| WHAT YOU SHOULD DO |
Pictures aside, reproduce exactly and only the lines from the one containing "Política de Protección de Datos" through the end of the records.

| SUPPLIED DATA |
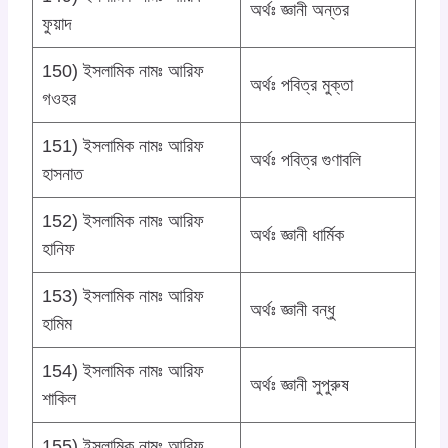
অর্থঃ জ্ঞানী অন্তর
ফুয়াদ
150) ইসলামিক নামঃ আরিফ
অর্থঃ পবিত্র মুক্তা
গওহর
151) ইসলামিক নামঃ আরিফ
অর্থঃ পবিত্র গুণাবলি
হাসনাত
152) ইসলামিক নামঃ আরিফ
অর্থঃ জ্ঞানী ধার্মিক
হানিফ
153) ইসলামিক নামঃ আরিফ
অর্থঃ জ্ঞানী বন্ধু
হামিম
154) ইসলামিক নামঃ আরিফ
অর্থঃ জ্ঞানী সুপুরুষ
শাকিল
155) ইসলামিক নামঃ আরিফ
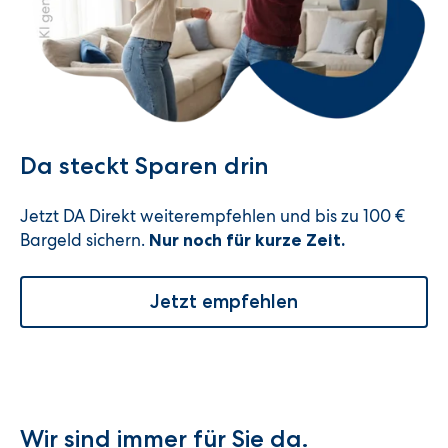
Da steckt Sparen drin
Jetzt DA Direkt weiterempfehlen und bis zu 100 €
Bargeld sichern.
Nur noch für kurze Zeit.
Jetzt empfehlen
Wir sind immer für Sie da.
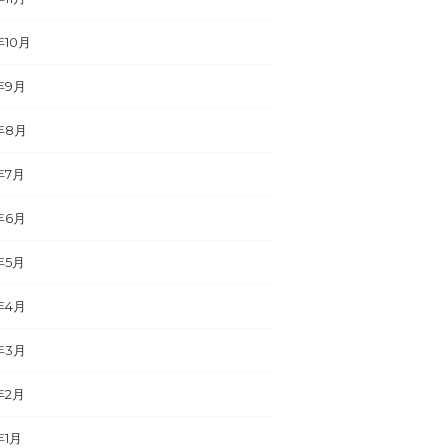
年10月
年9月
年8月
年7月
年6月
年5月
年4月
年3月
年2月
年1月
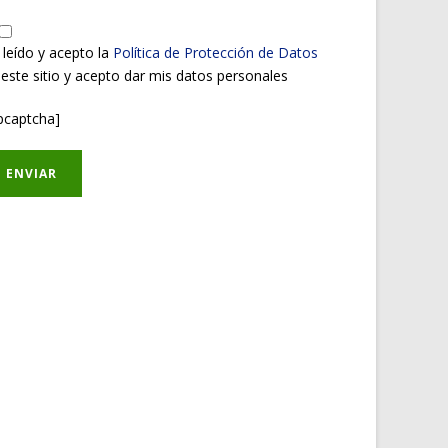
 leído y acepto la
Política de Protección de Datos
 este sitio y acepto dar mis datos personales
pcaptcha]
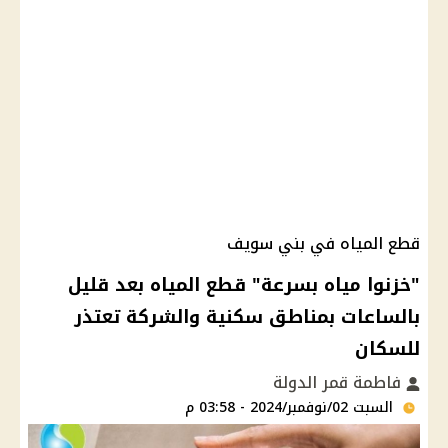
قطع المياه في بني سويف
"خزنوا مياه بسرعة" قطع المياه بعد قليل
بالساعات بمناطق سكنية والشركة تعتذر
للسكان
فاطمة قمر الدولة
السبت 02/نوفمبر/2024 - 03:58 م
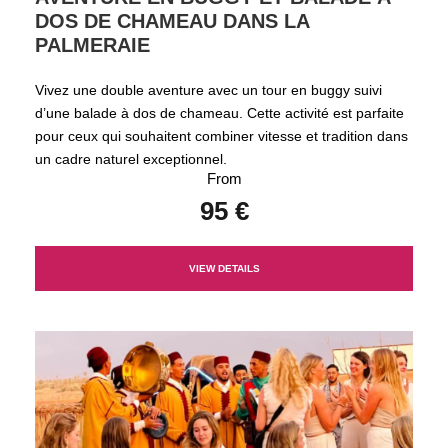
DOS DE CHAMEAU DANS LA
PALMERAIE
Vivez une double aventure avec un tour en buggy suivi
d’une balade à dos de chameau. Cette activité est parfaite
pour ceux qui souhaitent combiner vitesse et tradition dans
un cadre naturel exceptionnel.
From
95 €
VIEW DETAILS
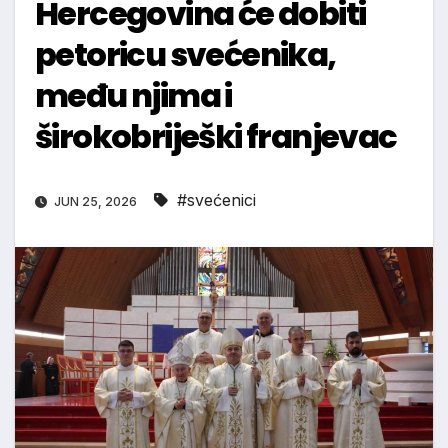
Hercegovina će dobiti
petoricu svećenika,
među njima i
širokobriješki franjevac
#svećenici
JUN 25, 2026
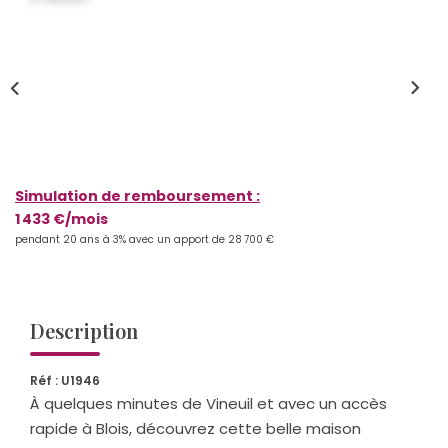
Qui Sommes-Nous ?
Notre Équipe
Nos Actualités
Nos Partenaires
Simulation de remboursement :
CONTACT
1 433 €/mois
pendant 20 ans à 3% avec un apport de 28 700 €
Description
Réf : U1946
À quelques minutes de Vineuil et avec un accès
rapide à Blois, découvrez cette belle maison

| THE COMPLETED TASK |
Política de Protección de Datos
 este sitio y acepto dar mis datos personales
pcaptcha]
قطع المياه في بني سويف
"خزنوا مياه بسرعة" قطع المياه بعد قليل
بالساعات بمناطق سكنية والشركة تعتذر
للسكان
فاطمة قمر الدولة
السبت 02/نوفمبر/2024 - 03:58 م
DOS DE CHAMEAU DANS LA
PALMERAIE
Vivez une double aventure avec un tour en buggy suivi
d’une balade à dos de chameau. Cette activité est parfaite
pour ceux qui souhaitent combiner vitesse et tradition dans
un cadre naturel exceptionnel.
From
95 €
VIEW DETAILS
Hercegovina će dobiti
petoricu svećenika,
među njima i
širokobriješki franjevac
#svećenici
JUN 25, 2026
Qui Sommes-Nous ?
Notre Équipe
Nos Actualités
Nos Partenaires
Simulation de remboursement :
CONTACT
1 433 €/mois
pendant 20 ans à 3% avec un apport de 28 700 €
Description
Réf : U1946
À quelques minutes de Vineuil et avec un accès
rapide à Blois, découvrez cette belle maison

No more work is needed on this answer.